In two-plus decades, he’s traveled extensively through Latin America with a coterie of American businesses, hosting trade missions and introductions to untapped markets and unfamiliar cultures. The south-of-the-border jaunts also enlarged Cisneros’ view and understanding of Hispanolia far beyond the insular New Mexican culture and language that reflects old-school Castillian Spain more than cosmopolitan salsa and semantics.
Cisneros also introduces Latin American presidents and dignitaries to Denver, hosting dinners and events that also present a podium for domestic political and business hotshots.
However, it’s the unheralded Latin Americans, those beneath and beyond the international eyesight, who command Cisneros (and the chamber’s) attention and agenda.
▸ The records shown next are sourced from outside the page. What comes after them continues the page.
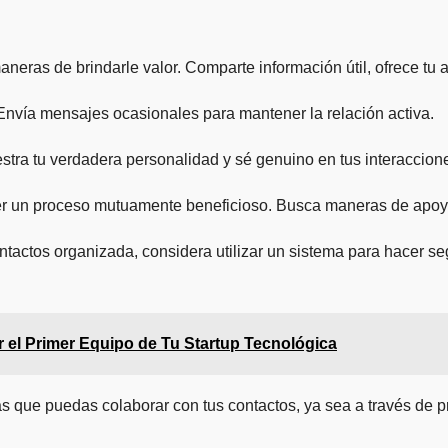
eras de brindarle valor. Comparte información útil, ofrece tu 
Envía mensajes ocasionales para mantener la relación activa.
stra tu verdadera personalidad y sé genuino en tus interaccion
r un proceso mutuamente beneficioso. Busca maneras de apoyar
tactos organizada, considera utilizar un sistema para hacer s
 el Primer Equipo de Tu Startup Tecnológica
las que puedas colaborar con tus contactos, ya sea a través de 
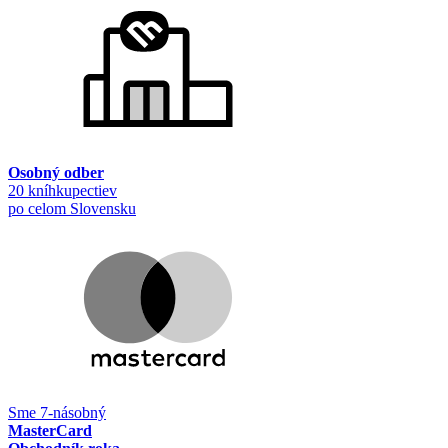
Osobný odber
20 kníhkupectiev
po celom Slovensku
Sme 7-násobný
MasterCard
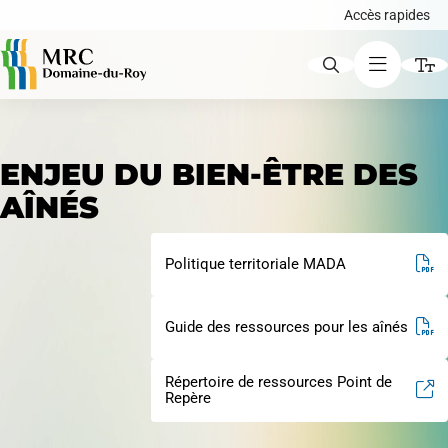
Accès rapides
ACCÈS RAPIDES
ENJEU DU BIEN-ÊTRE DES
Augmenter le texte
AÎNÉS
Avis publics
Diminuer le texte
Politique territoriale MADA
Niveau de gris
Guide des ressources pour les aînés
Carte interactive
Contraste élevé
Répertoire de ressources Point de
Liens soulignés
Repère
Demande de certificat d'autorisation ou de
Police d'écriture lisible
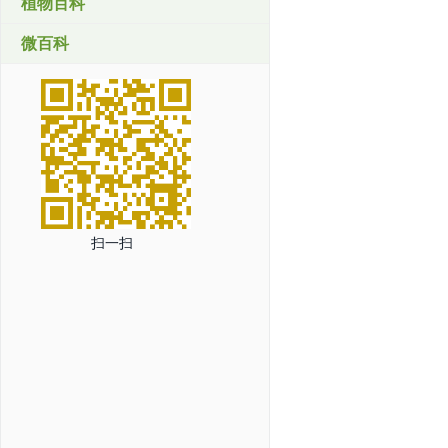
植物百科
微百科
扫一扫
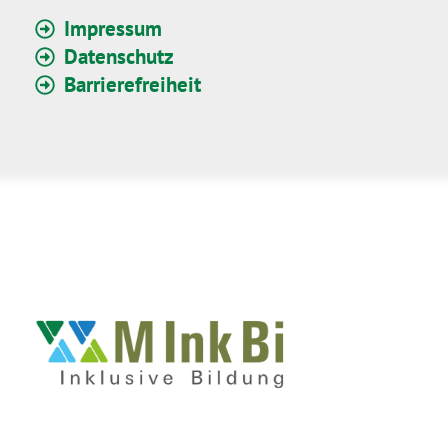
Impressum
Datenschutz
Barrierefreiheit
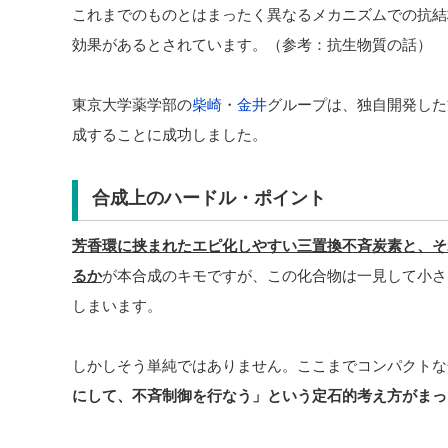
これまでのものとはまったく異なるメカニズムでの抗結
効果があるとされています。（参考：抗生物質の話）
東京大学薬学部の
柴崎
・
金井
グループは、独自開発した
成することに成功しました。
合成上のハードル・ポイント
芳香環に挟まれたエピ化しやすい三置換不斉炭素と、そ
るか
が本合成のキモですが、この化合物は一見して小さ
しまいます。
しかしそう単純ではありません。ここまでコンパクトな
にして、不斉制御を行なう」という定石的考え方がまっ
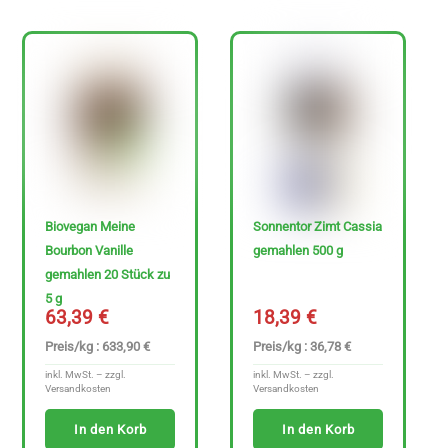
0
€
-
3
4
7
.
Biovegan Meine
Sonnentor Zimt Cassia
6
Bourbon Vanille
gemahlen 500 g
9
gemahlen 20 Stück zu
5 g
63,39
€
18,39
€
€
Preis/kg : 633,90 €
Preis/kg : 36,78 €
inkl. MwSt. – zzgl.
inkl. MwSt. – zzgl.
Versandkosten
Versandkosten
In den Korb
In den Korb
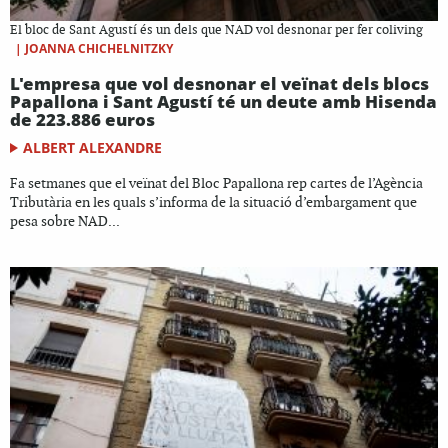
El bloc de Sant Agustí és un dels que NAD vol desnonar per fer coliving
|
JOANNA CHICHELNITZKY
L'empresa que vol desnonar el veïnat dels blocs
Papallona i Sant Agustí té un deute amb Hisenda
de 223.886 euros
ALBERT ALEXANDRE
Fa setmanes que el veïnat del Bloc Papallona rep cartes de l’Agència
Tributària en les quals s’informa de la situació d’embargament que
pesa sobre NAD...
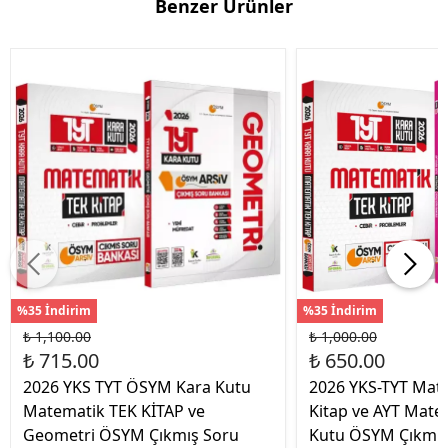
Benzer Ürünler
%35 İndirim
%35 İndirim
₺ 1,100.00
₺ 1,000.00
₺ 715.00
₺ 650.00
2026 YKS TYT ÖSYM Kara Kutu
2026 YKS-TYT Mat
Matematik TEK KİTAP ve
Kitap ve AYT Mate
Geometri ÖSYM Çıkmış Soru
Kutu ÖSYM Çıkmış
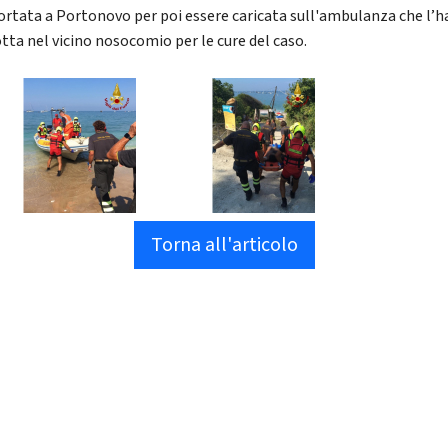
ortata a Portonovo per poi essere caricata sull'ambulanza che l’h
tta nel vicino nosocomio per le cure del caso.
Torna all'articolo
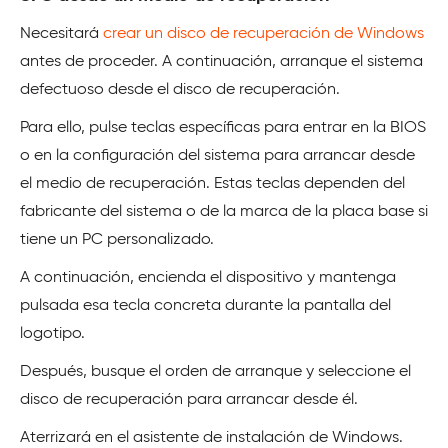
Necesitará
crear un disco de recuperación de Windows
antes de proceder. A continuación, arranque el sistema
defectuoso desde el disco de recuperación.
Para ello, pulse teclas específicas para entrar en la BIOS
o en la configuración del sistema para arrancar desde
el medio de recuperación. Estas teclas dependen del
fabricante del sistema o de la marca de la placa base si
tiene un PC personalizado.
A continuación, encienda el dispositivo y mantenga
pulsada esa tecla concreta durante la pantalla del
logotipo.
Después, busque el orden de arranque y seleccione el
disco de recuperación para arrancar desde él.
Aterrizará en el asistente de instalación de Windows.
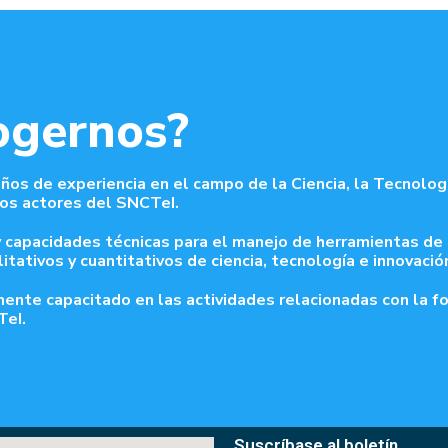
ogernos?
os de experiencia en el campo de la Ciencia, la Tecnologí
sos actores del SNCTeI.
 capacidades técnicas para el manejo de herramientas de
tativos y cuantitativos de ciencia, tecnología e innovació
te capacitado en las actividades relacionadas con la for
TeI.
Suscríbase al boletín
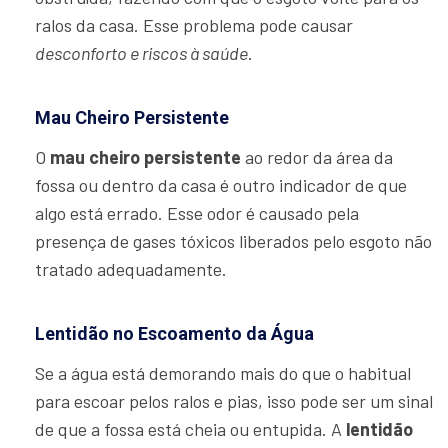
ralos da casa. Esse problema pode causar
desconforto e riscos à saúde
.
Mau Cheiro Persistente
O
mau cheiro persistente
ao redor da área da
fossa ou dentro da casa é outro indicador de que
algo está errado. Esse odor é causado pela
presença de gases tóxicos liberados pelo esgoto não
tratado adequadamente.
Lentidão no Escoamento da Água
Se a água está demorando mais do que o habitual
para escoar pelos ralos e pias, isso pode ser um sinal
de que a fossa está cheia ou entupida. A
lentidão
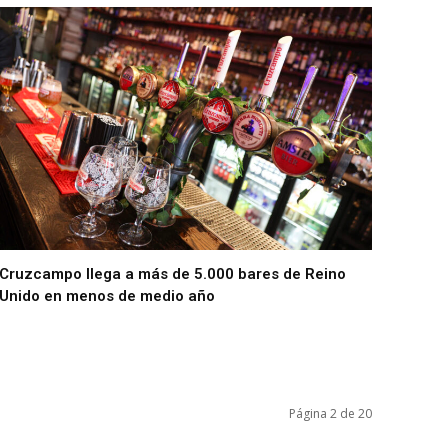
Cruzcampo llega a más de 5.000 bares de Reino
Unido en menos de medio año
Página 2 de 20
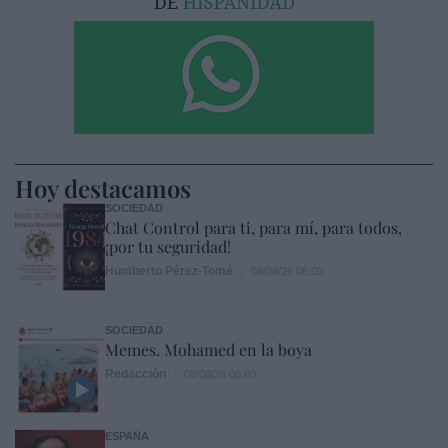
Hoy destacamos
SOCIEDAD
Chat Control para ti, para mí, para todos,
¡por tu seguridad!
Humberto Pérez-Tomé
08/08/26 06:00
SOCIEDAD
Memes. Mohamed en la boya
Redacción
08/08/26 06:00
ESPAÑA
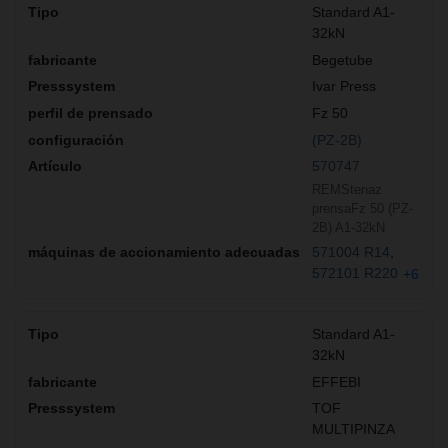
Standard A1-
32kN
Begetube
Ivar Press
Fz 50
(PZ-2B)
570747
REMStenaz
prensaFz 50 (PZ-
2B) A1-32kN
571004 R14
572101 R220
+6
Standard A1-
32kN
EFFEBI
TOF
MULTIPINZA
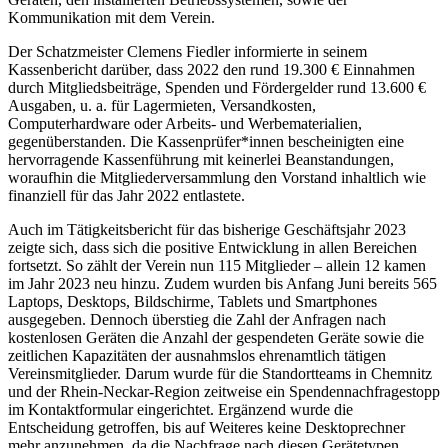
Kommunikation mit dem Verein.
Der Schatzmeister Clemens Fiedler informierte in seinem
Kassenbericht darüber, dass 2022 den rund 19.300 € Einnahmen
durch Mitgliedsbeiträge, Spenden und Fördergelder rund 13.600 €
Ausgaben, u. a. für Lagermieten, Versandkosten,
Computerhardware oder Arbeits- und Werbematerialien,
gegenüberstanden. Die Kassenprüfer*innen bescheinigten eine
hervorragende Kassenführung mit keinerlei Beanstandungen,
woraufhin die Mitgliederversammlung den Vorstand inhaltlich wie
finanziell für das Jahr 2022 entlastete.
Auch im Tätigkeitsbericht für das bisherige Geschäftsjahr 2023
zeigte sich, dass sich die positive Entwicklung in allen Bereichen
fortsetzt. So zählt der Verein nun 115 Mitglieder – allein 12 kamen
im Jahr 2023 neu hinzu. Zudem wurden bis Anfang Juni bereits 565
Laptops, Desktops, Bildschirme, Tablets und Smartphones
ausgegeben. Dennoch überstieg die Zahl der Anfragen nach
kostenlosen Geräten die Anzahl der gespendeten Geräte sowie die
zeitlichen Kapazitäten der ausnahmslos ehrenamtlich tätigen
Vereinsmitglieder. Darum wurde für die Standortteams in Chemnitz
und der Rhein-Neckar-Region zeitweise ein Spendennachfragestopp
im Kontaktformular eingerichtet. Ergänzend wurde die
Entscheidung getroffen, bis auf Weiteres keine Desktoprechner
mehr anzunehmen, da die Nachfrage nach diesen Gerätetypen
Small businesses directly involve, hire and serve the masses, serving as a personal conduit to people largely invisible to the media and corporate moguls.
While Chamber of the Americas’ business efforts reflect Cisneros’ professional experience, the organization’s cultural expeditions honor his personal past. Local villages throughout Latin America — whether in Peru, Honduras or Mexico — remind him of the rustic lifestyle, dwellings, customs and challenges of the New Mexican villages (and, yesteryear’s Red Cliff) that populate his ancestral habitat.
While Cisneros constantly surveys the entire Latin American landscape, his current activities center on Peruvian concerns, specifically facilitating a cultural and business exchange between small- and medium-sized American businesses and Peruvian opportunities.
His goals and reach extend beyond American businesses and Peruvian peerage to embrace the nation’s indigenous populations. A current project will provide better housing and employment opportunities to low-income Peruvians.
The same spirit possesses Cisneros’ desire to extend his mission and message to Eagle County. He notices a similarity in the county’s Hispanic composite that recalls the cultural contradictions and confluence in Peruvian pluralism — elite and indigenous, economic and social, that he’s encountered in his extraneous escapades.
“There are so many Spanish-speaking people that live in the region plus the influx of Latin American visitors,” Cisneros observed. “There is room for a lot of business and cultural growth.”
Wayne Trujillo, director of communications for the Chamber of the Americas, is a Minturn native and Battle Mountain High School graduate. His family moved to Eagle County nearly a century ago. His uncle, Oscar Meyer, was the Eagle County sheriff gunned down by James Sherbondy on Tennessee Pass in 1937, and his Aunt Ollie Meyer was Eagle County superintendent of schools. His grandparents, Irene and Ralph Meyer, moved to Minturn in the 1940s and owned and operated Meyer’s Garage. He currently lives in Denver.